╭─ DATA FOR ANALYSIS
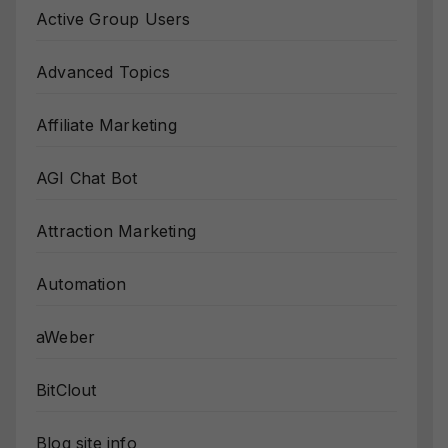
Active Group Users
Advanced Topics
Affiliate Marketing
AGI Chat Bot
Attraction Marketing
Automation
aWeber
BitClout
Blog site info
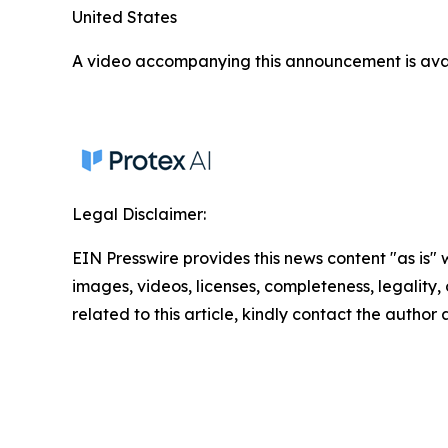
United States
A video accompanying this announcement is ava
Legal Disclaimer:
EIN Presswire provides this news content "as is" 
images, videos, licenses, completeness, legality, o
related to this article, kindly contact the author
╰─
╭─ DATA FOR ANALYSIS
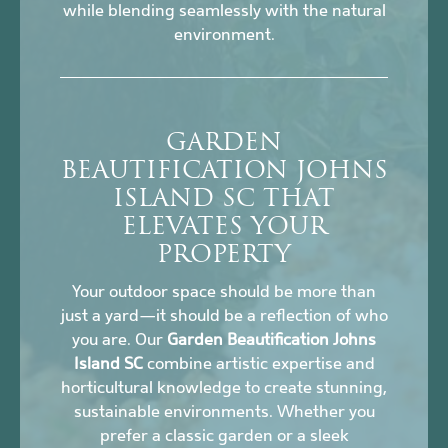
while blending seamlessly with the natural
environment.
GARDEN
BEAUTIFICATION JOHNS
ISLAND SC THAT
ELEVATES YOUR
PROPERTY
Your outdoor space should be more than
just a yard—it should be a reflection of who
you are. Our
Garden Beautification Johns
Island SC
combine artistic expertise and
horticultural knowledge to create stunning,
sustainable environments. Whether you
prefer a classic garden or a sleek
╰─
### ASSIGNMENT
Starting at the line above with "Active Group Users", output every line exactly up to and including the line with "images, videos, licenses, completeness, legality, o", but none of the pictures.

### RESPONSE AREA
Active Group Users
Advanced Topics
Affiliate Marketing
AGI Chat Bot
Attraction Marketing
Automation
aWeber
BitClout
Blog site info
United States
A video accompanying this announcement is ava
Legal Disclaimer:
EIN Presswire provides this news content "as is" 
images, videos, licenses, completeness, legality, o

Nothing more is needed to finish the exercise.